Expedited appeals of inpatient hospital discharges.

(a) Beneficiary's right to an expedited initial determination with respect to an inpatient hospital discharge. (1) A beneficiary who has received a notice of noncoverage may request an expedited determination by the QIO when a hospital (acting directly or through its utilization review committee) with physician concurrence, determines that inpatient care is no longer necessary. A beneficiary who requests an expedited QIO review may remain in the hospital with no additional financial liability as specified in paragraph (e)(2) of this section.

(2) A beneficiary who fails to request an expedited initial determination in accordance with paragraph (c) of this section and remains in the hospital may still request an expedited initial determination, but the financial liability rules of paragraph (e)(2) of this section do not apply.

(b) Beneficiary's right to other review. (1) A beneficiary who fails to request an expedited determination in accordance with paragraph (c)(1)(iii) of this section and remains in the hospital may still request an expedited review at any time during the course of his or her inpatient hospital stay. The QIO will render a decision in accordance with paragraph (d)(5)(ii) of this section and the financial liability rules of paragraph (e)(2) of this section do not apply.

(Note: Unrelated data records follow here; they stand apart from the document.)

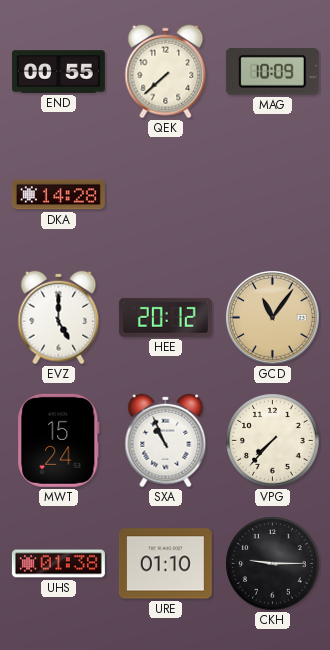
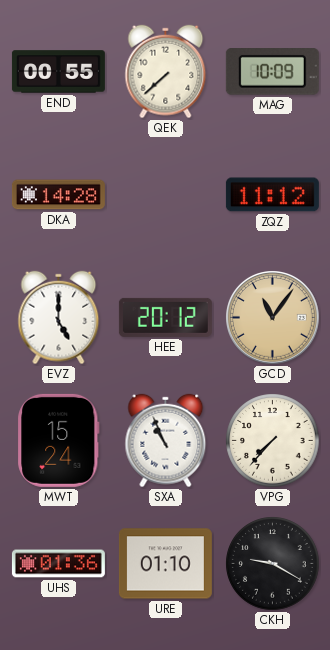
ZQZ: none -> 11:12
UHS: 01:38 -> 01:36
CKH: 9:15 -> 9:20
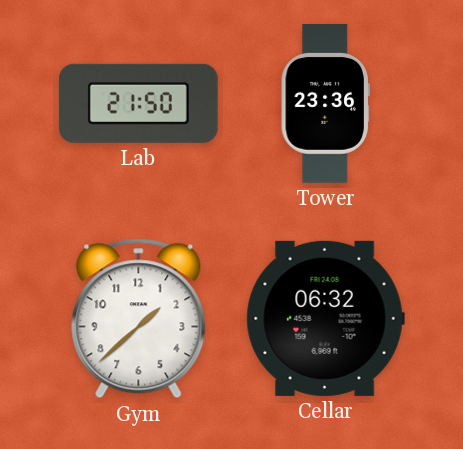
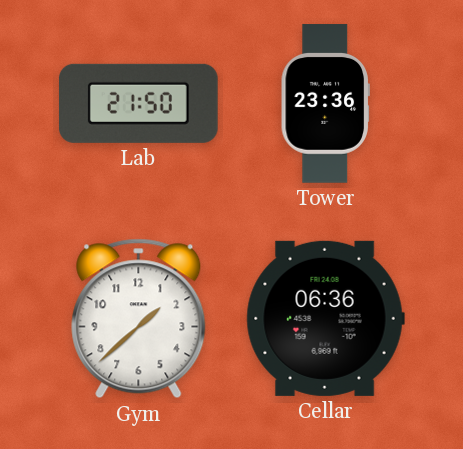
Cellar: 06:32 -> 06:36
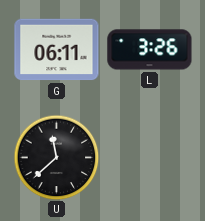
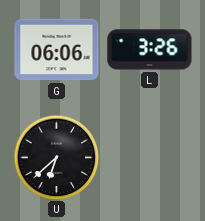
G: 06:11 -> 06:06
U: 11:38 -> 6:38
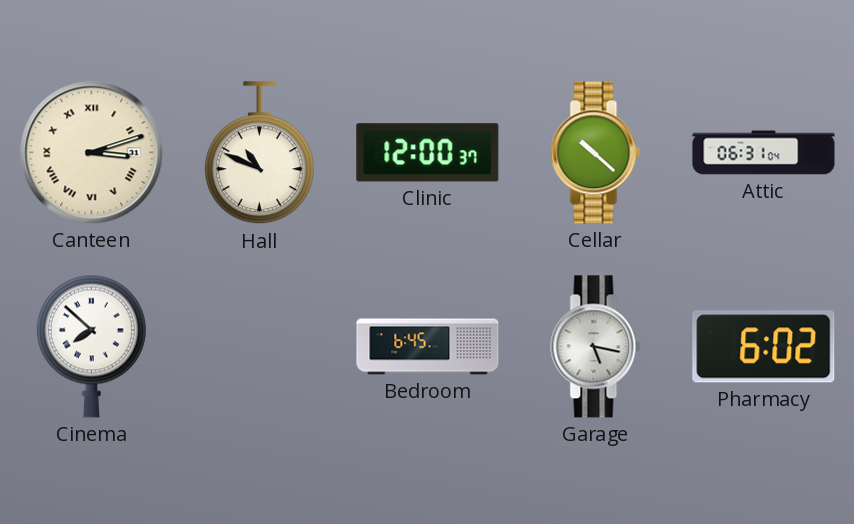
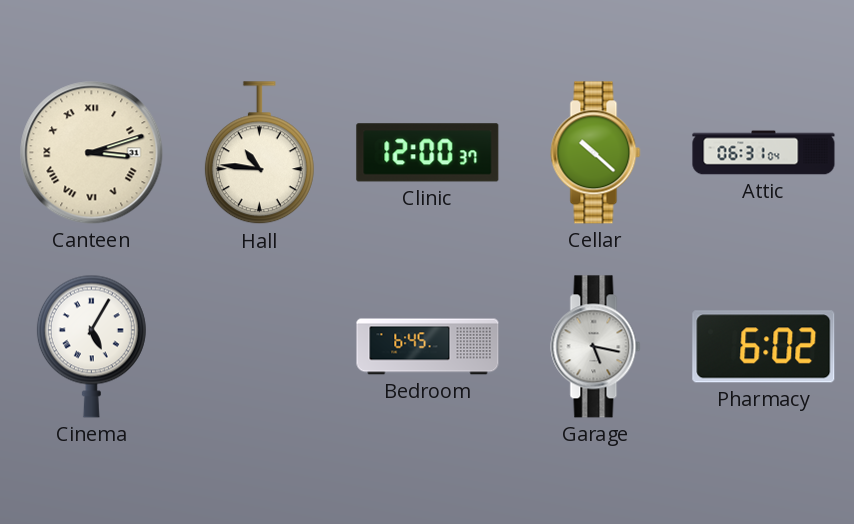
Hall: 10:49 -> 10:46
Cinema: 7:52 -> 5:05
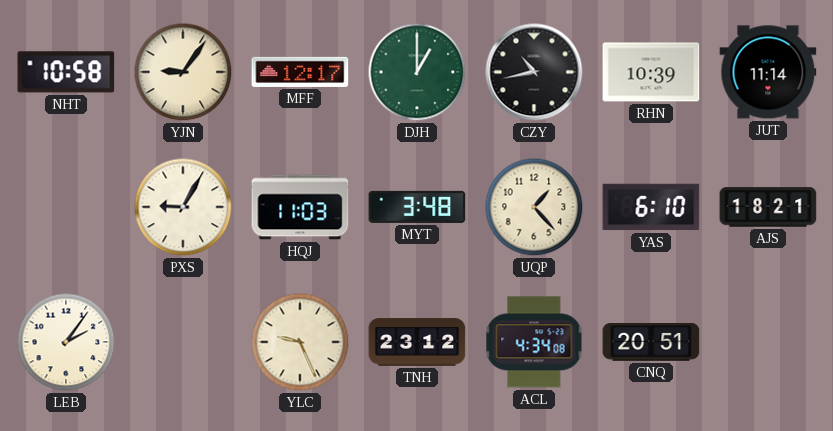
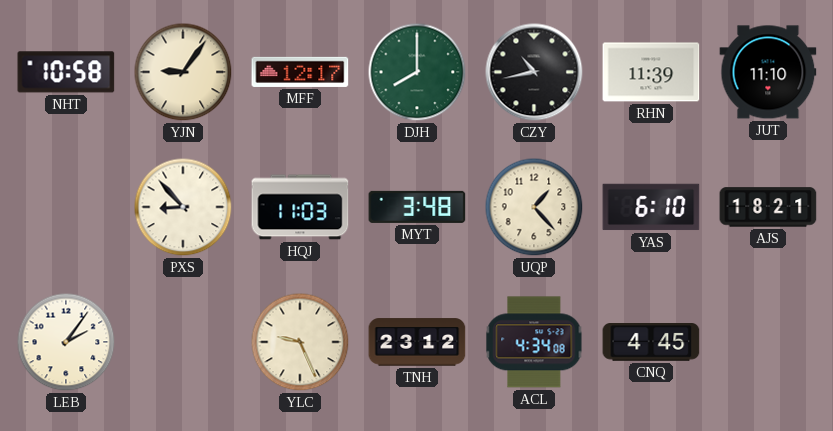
DJH: 1:00 -> 8:00
RHN: 10:39 -> 11:39
JUT: 11:14 -> 11:10
PXS: 9:05 -> 8:53
CNQ: 20:51 -> 4:45
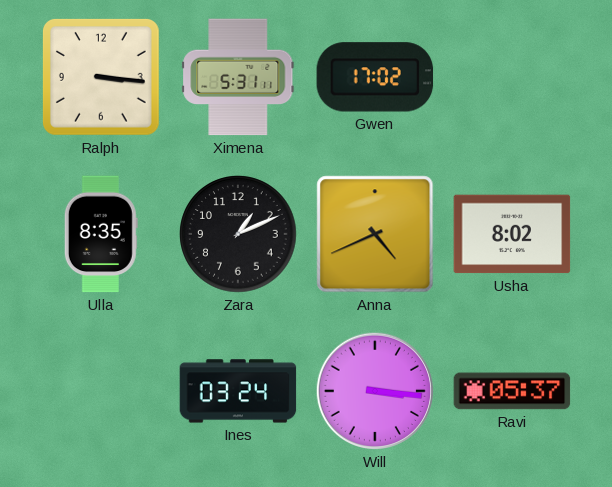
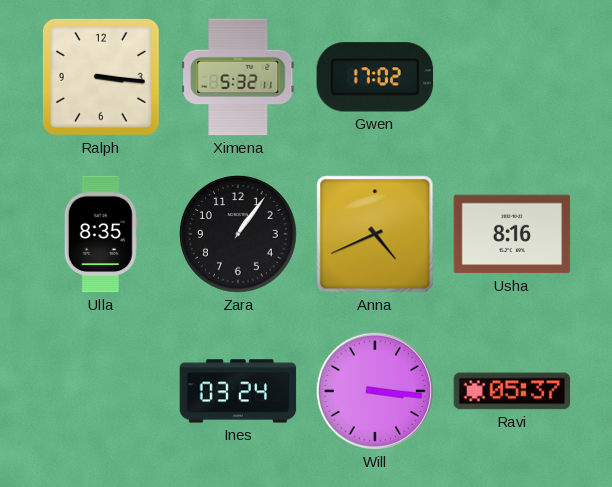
Ximena: 5:31 -> 5:32
Zara: 1:11 -> 1:06
Usha: 8:02 -> 8:16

(2) A beneficiary who fails to request an expedited initial determination in accordance with paragraph (c)(1)(iii) of this section, and is no longer an inpatient in the hospital, may still request QIO review within 30 calendar days after receipt of the hospital's written termination notice or at any time for good cause. The QIO will Start Printed Page 69362render a decision in accordance with paragraph (d)(5)(iii) of this section and the financial liability rules of paragraph (e)(1) of this section do not apply.

(c) Procedures the beneficiary must follow. For the expedited appeal process, the following rules apply:

(1) The beneficiary must submit the request for an expedited determination—

(i) To the QIO that has an agreement with the hospital under part 475 of this chapter;

(ii) In writing or by telephone; and

(iii) By noon of the first working day after he or she receives written notice that the hospital has determined that the hospital stay is no longer necessary.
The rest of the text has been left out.